**TASK DESCRIPTION:** Starting at the line that contains "have hardware feature, iets" and stopping at the line that contains "confirmó que la empresa dejaría las", transcribe every line of the material below exactly; pictures stay out.

####

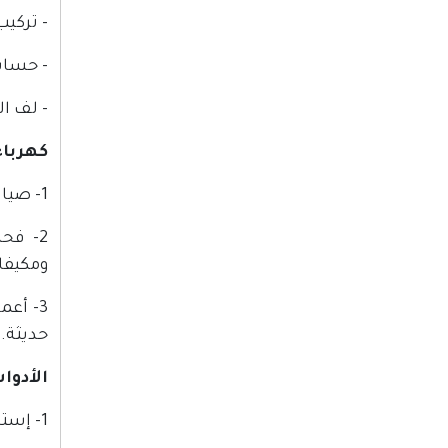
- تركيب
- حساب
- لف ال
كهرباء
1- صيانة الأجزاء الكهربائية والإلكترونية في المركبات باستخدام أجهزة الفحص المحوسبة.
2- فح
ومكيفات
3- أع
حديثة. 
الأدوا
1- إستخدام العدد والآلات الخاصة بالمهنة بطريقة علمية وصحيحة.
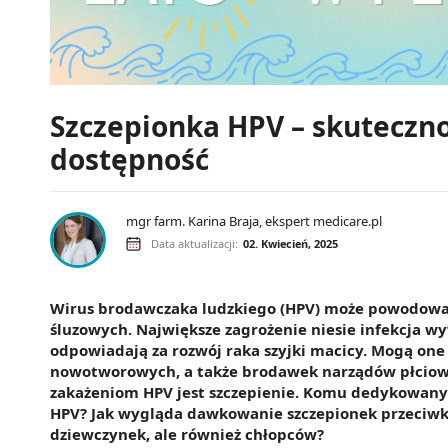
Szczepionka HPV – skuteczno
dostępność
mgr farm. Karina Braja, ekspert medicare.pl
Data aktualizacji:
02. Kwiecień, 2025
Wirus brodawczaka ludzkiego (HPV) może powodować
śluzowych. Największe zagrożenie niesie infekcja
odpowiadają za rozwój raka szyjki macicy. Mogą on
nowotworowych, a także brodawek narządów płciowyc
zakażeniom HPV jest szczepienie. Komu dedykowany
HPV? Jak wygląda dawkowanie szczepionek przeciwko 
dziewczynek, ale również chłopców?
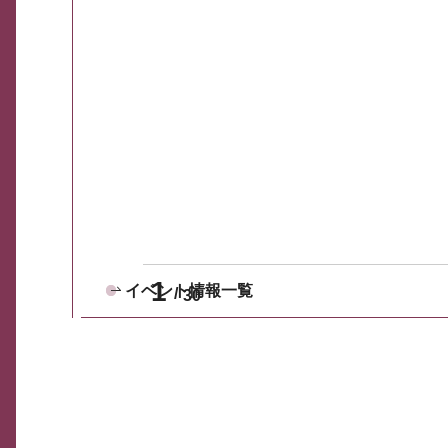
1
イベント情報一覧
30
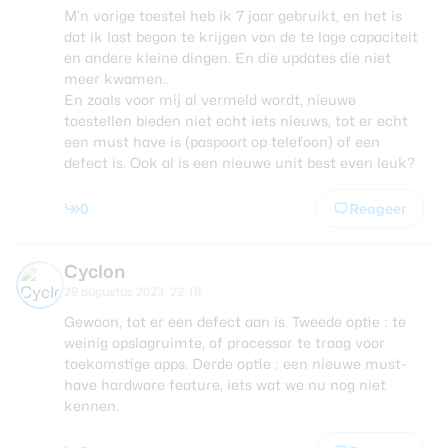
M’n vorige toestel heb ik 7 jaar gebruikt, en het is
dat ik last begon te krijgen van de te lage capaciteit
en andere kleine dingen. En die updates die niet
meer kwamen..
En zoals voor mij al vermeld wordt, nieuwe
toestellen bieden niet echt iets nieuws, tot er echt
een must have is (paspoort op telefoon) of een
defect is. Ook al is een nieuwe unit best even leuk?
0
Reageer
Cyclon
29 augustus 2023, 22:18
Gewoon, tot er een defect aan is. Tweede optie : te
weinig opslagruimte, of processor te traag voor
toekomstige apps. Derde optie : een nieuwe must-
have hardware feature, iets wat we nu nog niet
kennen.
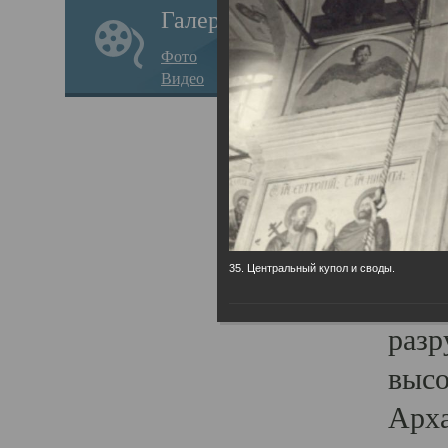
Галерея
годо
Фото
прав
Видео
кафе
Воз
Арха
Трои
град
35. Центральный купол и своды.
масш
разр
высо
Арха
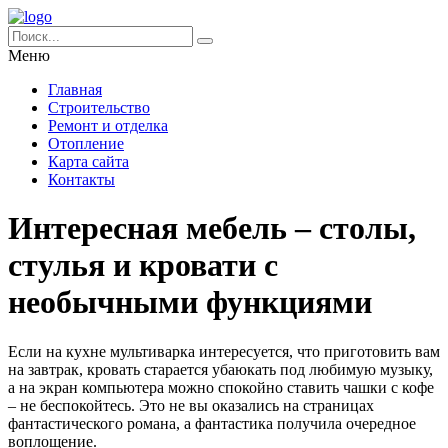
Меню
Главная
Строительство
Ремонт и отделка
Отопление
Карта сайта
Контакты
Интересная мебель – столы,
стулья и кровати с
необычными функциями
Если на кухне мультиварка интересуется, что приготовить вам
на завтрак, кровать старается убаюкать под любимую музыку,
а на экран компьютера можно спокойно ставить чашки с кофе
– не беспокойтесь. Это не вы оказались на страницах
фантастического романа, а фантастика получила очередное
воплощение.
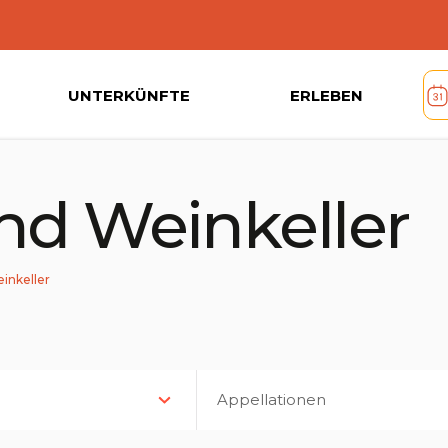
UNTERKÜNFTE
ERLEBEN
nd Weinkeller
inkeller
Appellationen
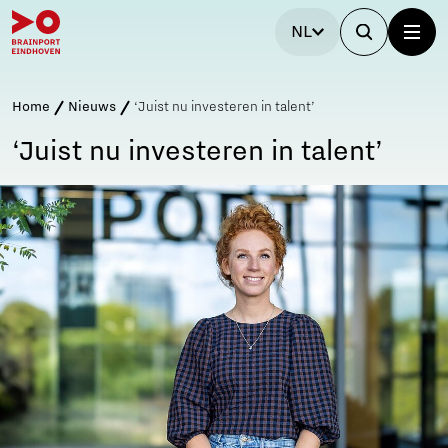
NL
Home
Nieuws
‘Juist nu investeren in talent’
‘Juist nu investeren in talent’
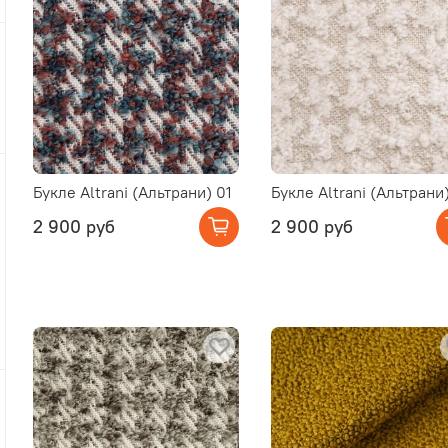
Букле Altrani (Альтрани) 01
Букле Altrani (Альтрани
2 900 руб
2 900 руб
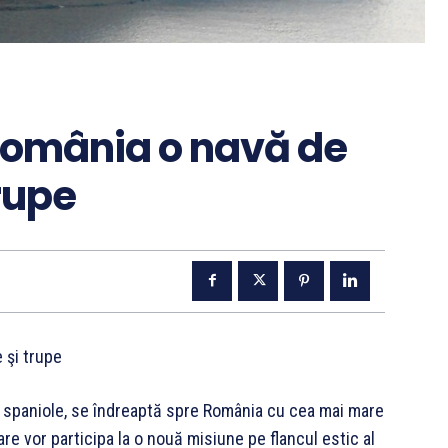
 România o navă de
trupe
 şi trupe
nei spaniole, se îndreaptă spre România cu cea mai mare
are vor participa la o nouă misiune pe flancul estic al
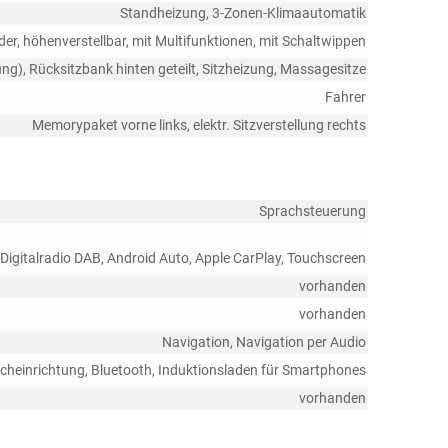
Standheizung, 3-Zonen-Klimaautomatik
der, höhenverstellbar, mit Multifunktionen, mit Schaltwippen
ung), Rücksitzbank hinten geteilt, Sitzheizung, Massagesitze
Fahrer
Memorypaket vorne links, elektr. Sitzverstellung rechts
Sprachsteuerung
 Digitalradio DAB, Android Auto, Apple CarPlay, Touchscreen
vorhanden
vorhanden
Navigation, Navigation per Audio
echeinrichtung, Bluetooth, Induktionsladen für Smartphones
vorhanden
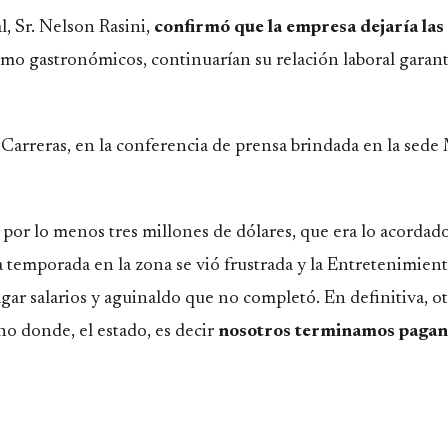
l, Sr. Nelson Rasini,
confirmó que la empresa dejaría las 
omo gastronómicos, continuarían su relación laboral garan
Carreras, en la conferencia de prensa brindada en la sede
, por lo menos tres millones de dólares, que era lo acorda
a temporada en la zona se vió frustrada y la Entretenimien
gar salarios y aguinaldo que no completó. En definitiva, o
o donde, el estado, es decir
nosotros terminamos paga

####

**SOLUTION FOR THIS TASK:**
have hardware feature, iets wat we nu nog niet
kennen.
Галерея
годо
Фото
прав
Видео
кафе
Воз
Арха
Трои
град
35. Центральный купол и своды.
масш
разр
высо
Арха
Меню
Главная
Строительство
Ремонт и отделка
Отопление
Карта сайта
Контакты
Интересная мебель – столы,
стулья и кровати с
необычными функциями
Если на кухне мультиварка интересуется, что приготовить вам
на завтрак, кровать старается убаюкать под любимую музыку,
а на экран компьютера можно спокойно ставить чашки с кофе
– не беспокойтесь. Это не вы оказались на страницах
фантастического романа, а фантастика получила очередное
воплощение.
UNTERKÜNFTE
ERLEBEN
nd Weinkeller
inkeller
Appellationen
NL
Home
Nieuws
‘Juist nu investeren in talent’
‘Juist nu investeren in talent’
Букле Altrani (Альтрани) 01
Букле Altrani (Альтрани
2 900 руб
2 900 руб
 România o navă de
trupe
 şi trupe
nei spaniole, se îndreaptă spre România cu cea mai mare
are vor participa la o nouă misiune pe flancul estic al
Standheizung, 3-Zonen-Klimaautomatik
der, höhenverstellbar, mit Multifunktionen, mit Schaltwippen
ung), Rücksitzbank hinten geteilt, Sitzheizung, Massagesitze
Fahrer
Memorypaket vorne links, elektr. Sitzverstellung rechts
Sprachsteuerung
 Digitalradio DAB, Android Auto, Apple CarPlay, Touchscreen
vorhanden
vorhanden
Navigation, Navigation per Audio
echeinrichtung, Bluetooth, Induktionsladen für Smartphones
vorhanden
l, Sr. Nelson Rasini,
confirmó que la empresa dejaría las 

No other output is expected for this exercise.